Da igual que estés mirando una línea ICO, un préstamo de banco o una fintech: todas las entidades evalúan, en el fondo, las mismas cinco cosas. Conocerlas de antemano no solo te ayuda a saber si vas a poder acceder a financiación, sino que te permite preparar tu solicitud para conseguir mejores condiciones. Esta guía repasa qué miran realmente los bancos, qué documentación vas a necesitar y qué TAE puedes esperar según tu perfil.
Aviso: este artículo tiene fines informativos y no constituye asesoramiento financiero. Los criterios de riesgo varían entre entidades; esta guía recoge los factores más habituales, pero cada banco pondera cada uno a su manera.

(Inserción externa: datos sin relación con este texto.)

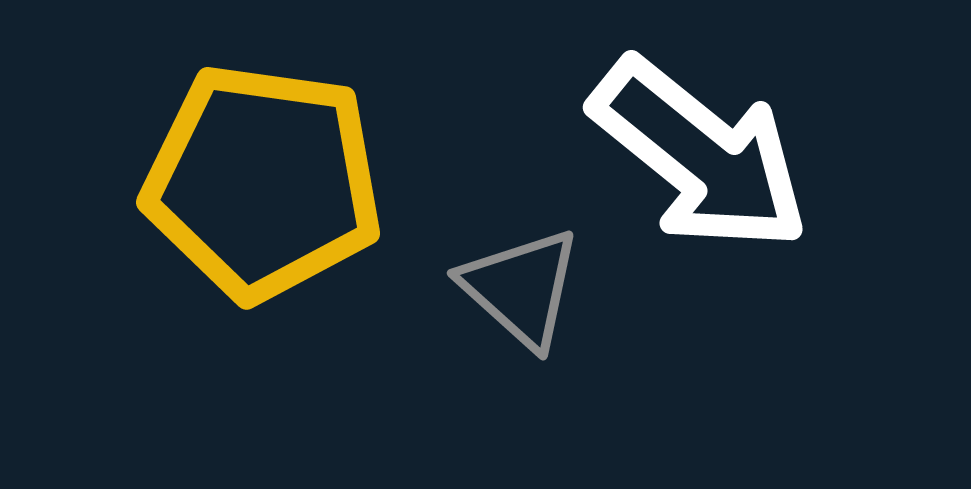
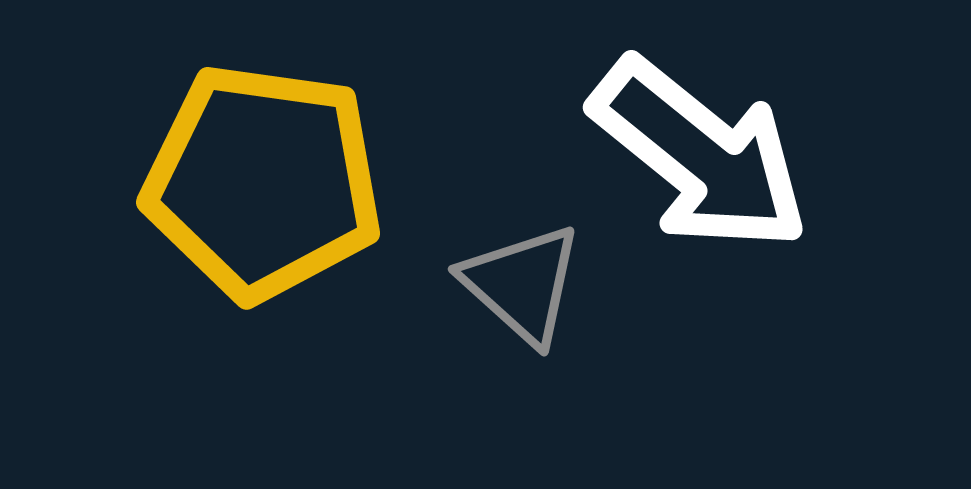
gray triangle: moved 1 px right, 4 px up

Los 5 pilares que evalúa cualquier entidad
1. Antigüedad de la actividad
Cuanto más tiempo lleves de alta en el RETA (Régimen Especial de Trabajadores Autónomos), más puertas se abren. Como referencia orientativa:
- 6-12 meses: mínimo habitual para acceder a líneas de crédito básicas o fintechs.

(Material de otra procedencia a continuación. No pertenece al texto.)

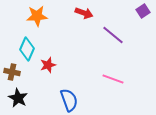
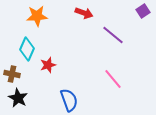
brown cross: moved 2 px down
pink line: rotated 30 degrees clockwise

- 24 meses o más: umbral a partir del cual mejoran sensiblemente las condiciones en banca tradicional, y el que suelen pedir para hipotecas o financiación de mayor importe.
- 4 años: exigido específicamente por algunas líneas de financiación directa más exigentes, como ICO Crecimiento, junto con cuentas auditadas de los dos últimos ejercicios.
Si acabas de darte de alta, no estás fuera del sistema: hay vías pensadas específicamente para esta fase (capitalización del paro, ENISA, microcréditos de negocio), pero la banca tradicional generalista suele ser más exigente cuanto menor es tu antigüedad.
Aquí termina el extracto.